The Palitana temples were built over a period of 900 years starting somewhere in the 11th century. They were destroyed by Turkish Muslims invaders in 1311 AD. The rebuilding began soon under Samara Shah. It was two centuries later that it picked up momentum in 1593 following which there was a major building activity here. What is remarkable about the temples is not just that they are incredibly crafted marvels in marble but the statistics of the complex is staggering as well.

There are hundreds of temples with estimates ranging between 863 and 1,008 present on the hill. Temples are arranged in systematic groupings with variation in height and space. They are grouped in nine separate wings or tuks, each wing having a separate central shrine or temple with minor shrines surrounding it. Many of the temples are very small buildings of only about 3 square feet in area (0.28 m2). These are decorated with Jain emblems, and sacred to Mahavira.

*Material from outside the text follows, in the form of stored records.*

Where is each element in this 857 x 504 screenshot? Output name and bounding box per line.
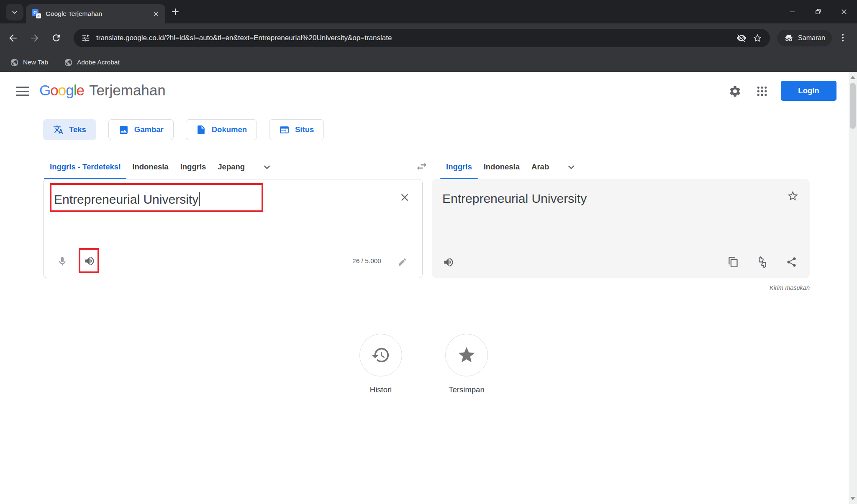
tab-search-button[interactable] (6, 4, 23, 20)
source-lang-tab-detected[interactable]: Inggris - Terdeteksi (44, 155, 126, 179)
browser-window: G a Google Terjemahan (0, 0, 857, 504)
target-lang-tab-indonesia[interactable]: Indonesia (478, 155, 526, 179)
mode-label: Situs (295, 125, 314, 134)
profile-chip-label: Samaran (798, 34, 825, 42)
lang-tab-label: Indonesia (484, 162, 520, 171)
scroll-up-icon[interactable] (850, 76, 855, 79)
browser-tab[interactable]: G a Google Terjemahan (26, 4, 165, 23)
lang-tab-label: Inggris (180, 162, 206, 171)
source-language-tabs: Inggris - Terdeteksi Indonesia Inggris J… (44, 155, 277, 179)
star-filled-icon (457, 345, 476, 365)
mode-teks-button[interactable]: Teks (43, 119, 96, 140)
microphone-icon[interactable] (57, 256, 68, 267)
bookmarks-bar: New Tab Adobe Acrobat (0, 53, 857, 72)
browser-toolbar: translate.google.co.id/?hl=id&sl=auto&tl… (0, 23, 857, 53)
incognito-profile-chip[interactable]: Samaran (777, 30, 832, 46)
eye-blocked-icon[interactable] (736, 33, 747, 43)
minimize-button[interactable] (779, 0, 805, 23)
google-translate-logo[interactable]: Google Terjemahan (39, 82, 166, 99)
settings-gear-icon[interactable] (729, 85, 742, 98)
forward-button[interactable] (29, 33, 40, 43)
image-icon (118, 125, 129, 135)
swap-languages-icon[interactable] (416, 160, 428, 173)
tab-title: Google Terjemahan (46, 10, 148, 18)
incognito-icon (784, 33, 794, 43)
page-scrollbar[interactable] (849, 72, 857, 504)
share-translation-icon[interactable] (786, 256, 797, 268)
window-controls (779, 0, 857, 23)
source-lang-tab-jepang[interactable]: Jepang (212, 155, 251, 179)
browser-menu-icon[interactable] (838, 33, 848, 43)
lang-tab-label: Jepang (218, 162, 245, 171)
bookmark-adobe-acrobat[interactable]: Adobe Acrobat (64, 58, 120, 67)
target-language-tabs: Inggris Indonesia Arab (440, 155, 581, 179)
mode-dokumen-button[interactable]: Dokumen (186, 119, 257, 140)
website-icon (279, 125, 290, 135)
document-icon (196, 125, 206, 135)
scrollbar-thumb[interactable] (850, 83, 856, 129)
text-translate-icon (53, 125, 64, 135)
translate-favicon-icon: G a (32, 9, 41, 18)
url-bar[interactable]: translate.google.co.id/?hl=id&sl=auto&tl… (74, 29, 770, 47)
reload-button[interactable] (51, 33, 62, 43)
tab-strip: G a Google Terjemahan (0, 0, 857, 23)
history-shortcut[interactable]: Histori (347, 334, 414, 394)
shortcut-label: Histori (347, 385, 414, 394)
mode-situs-button[interactable]: Situs (269, 119, 324, 140)
mode-label: Dokumen (212, 125, 247, 134)
copy-translation-icon[interactable] (728, 256, 739, 268)
bookmark-star-icon[interactable] (752, 33, 762, 43)
google-apps-grid-icon[interactable] (756, 85, 768, 97)
bookmark-label: Adobe Acrobat (77, 59, 120, 66)
back-button[interactable] (8, 33, 18, 43)
scroll-down-icon[interactable] (850, 497, 855, 500)
site-header: Google Terjemahan Login (0, 72, 849, 111)
lang-tab-label: Inggris - Terdeteksi (50, 162, 121, 171)
clear-text-icon[interactable] (399, 192, 411, 203)
save-translation-star-icon[interactable] (787, 190, 799, 202)
login-button[interactable]: Login (781, 81, 836, 101)
globe-icon (64, 58, 73, 67)
rate-translation-icon[interactable] (757, 256, 768, 268)
translated-text: Entrepreneurial University (442, 192, 587, 206)
source-text[interactable]: Entrepreneurial University (54, 192, 200, 207)
globe-icon (10, 58, 19, 67)
mode-label: Teks (69, 125, 86, 134)
new-tab-button[interactable] (170, 6, 181, 17)
source-lang-tab-inggris[interactable]: Inggris (174, 155, 212, 179)
bookmark-new-tab[interactable]: New Tab (10, 58, 48, 67)
language-bar: Inggris - Terdeteksi Indonesia Inggris J… (0, 155, 849, 179)
translation-actions (728, 256, 797, 268)
main-menu-icon[interactable] (16, 86, 29, 97)
send-feedback-link[interactable]: Kirim masukan (432, 284, 810, 291)
character-count: 26 / 5.000 (352, 257, 381, 265)
product-name: Terjemahan (89, 82, 166, 99)
source-lang-tab-indonesia[interactable]: Indonesia (126, 155, 174, 179)
listen-translation-icon[interactable] (443, 256, 454, 268)
history-icon (371, 345, 390, 365)
tab-close-icon[interactable] (152, 10, 159, 18)
mode-label: Gambar (134, 125, 164, 134)
close-window-button[interactable] (831, 0, 857, 23)
more-source-languages-icon[interactable] (257, 155, 277, 179)
translation-panel: Entrepreneurial University (432, 179, 810, 278)
handwriting-icon[interactable] (398, 257, 407, 267)
saved-shortcut[interactable]: Tersimpan (433, 334, 500, 394)
restore-button[interactable] (805, 0, 831, 23)
site-info-icon[interactable] (81, 33, 90, 43)
lang-tab-label: Arab (531, 162, 549, 171)
more-target-languages-icon[interactable] (562, 155, 581, 179)
listen-source-icon[interactable] (84, 255, 95, 267)
target-lang-tab-inggris[interactable]: Inggris (440, 155, 478, 179)
chevron-down-icon (10, 8, 19, 16)
translate-page: Google Terjemahan Login Teks (0, 72, 857, 504)
text-caret (199, 192, 200, 206)
bookmark-label: New Tab (23, 59, 48, 66)
source-text-panel[interactable]: Entrepreneurial University 26 / 5.000 (43, 179, 423, 278)
target-lang-tab-arab[interactable]: Arab (526, 155, 555, 179)
lang-tab-label: Inggris (446, 162, 472, 171)
mode-gambar-button[interactable]: Gambar (108, 119, 174, 140)
shortcut-label: Tersimpan (433, 385, 500, 394)
lang-tab-label: Indonesia (132, 162, 168, 171)
translate-mode-row: Teks Gambar Dokumen Situs (43, 119, 324, 140)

Amongst the larger temples are the Chaumukh temples, which were large halls used for holding discourses, are present. They are four sided buildings with doors located such that images would be visible from all four sides or directions. The four sided buildings are considered auspicious as they allow view from all directions. The religious texts of Jainism also suggest building "cities of temples" like Palitana and Ranakpur.

The architectural detail and intricacies of the temple are awe-inspiring. The marble floors have elaborate tessellated patterns. The interiors are intricately ornate, with carved ceilings of geometrical lace designs, clustered together to form a canopy. The entire cluster is a fabulous example of architecture of this style. Obviously highly skilled craftsmanship under the supervision of stringent patrons has resulted in this marvel. Legend goes that the sculptors' skills and capacity to carve intricate designs was paid on the basis of the marble dust that they had collected every evening after their hard labour. Maybe, in the modern world too one needs to introspect at the end of each day, “What is the dust that I have gathered today”?


Friday, February 27, 2015

standing tall

Thought behind the thought

It is so easy to blame one's circumstances for everything! For every failure that we meet, we think of something or someone that blocked us from achieving success. It cannot be that life burdens some people with problems all the time and lays a red carpet for others. What is it then, that differentiates the survivors from the losers?

The way they make the most of their situation, of course! Just like the coconut tree, that stands on a sandy beach, with seemingly unstable anchoring, and faces gushing wind day in and day out. And still manages to stand tall, gracefully and effortlessly!

There's surely a lesson to learn there. No matter how difficult it may be to hold on to the ground, no matter how much the winds may make you sway, you can still hold your head high and look beautiful too!

About the Craft

The coconut (nariyal in hindi) is justly known as the 'kalpavriksh', or the tree that can fulfill all your wants. Every part of the tree is put to good use. The trunk, the fronds, the fruit, there is no part of the coconut tree that does not lend itself to use, and beauty!

 Small pots and pans, spoons and ladles made out of coconut wood/shell. 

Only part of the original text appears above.